I have a pointer to shared memory which I access. I am sometimes bound to have it cast to a generic pointer for some particular reasons. As far as I know different instructions are used for accessing the memory given whether the pointer is a generic pointer or a shared memory pointer.

My questions are.

  1. Will there be any performance difference while accessing the data if it is converted to generic pointer even though the data is still in shared memory ?

  2. If it is converted to generic memory pointer will the broadcasting of shared memory still take place when all the threads in a warp try to access the same data simultaneously ? (if not it is a big loss for me)

Thanks,
Anil Mahmud

Functionally there is no difference between accessing shared memory through a generic pointer vs a memory-space specific pointer.

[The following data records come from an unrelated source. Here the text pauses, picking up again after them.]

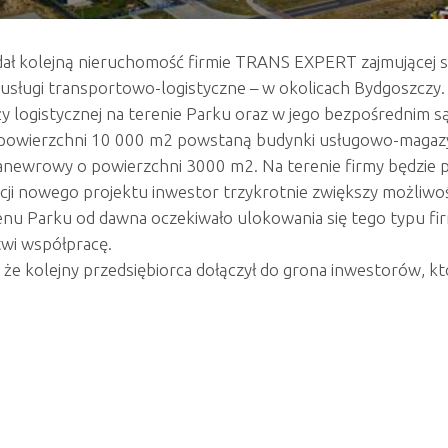
ł kolejną nieruchomość firmie TRANS EXPERT zajmującej się 
– usługi transportowo-logistyczne – w okolicach Bydgoszczy.
y logistycznej na terenie Parku oraz w jego bezpośrednim są
o powierzchni 10 000 m2 powstaną budynki usługowo-magazy
anewrowy o po
wierzchni 3000 m2. Na terenie firmy będzie 
zacji nowego projektu inwestor trzykrotnie zwiększy możliwoś
enu Parku od dawna oczekiwało ulokowania się tego typu fi
twi współpracę.
, że kolejny przedsiębiorca dołączył do grona inwestorów, k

There may be a slight performance impact. All platforms supported by CUDA today are 64-bit platforms, meaning pointers are 64-bit pointers requiring two registers each and emulated 64-bit arithmetic for address arithmetic. For memory-pace specific pointers to shared memory, the compiler may take advantage of the fact that this memory space is known to require only 32-bit addresses, and optimize code accordingly, resulting in fewer registers used and fewer instructions used for indexing arithmetic.

In most practical use cases involving heavy use of shared memory the shared memory access itself is the bottleneck, so for these cases I would expect no performance differences outside noise level (+/- 2%). You should be able to easily assess the impact on your particular use case by measuring the performance with both pointer types.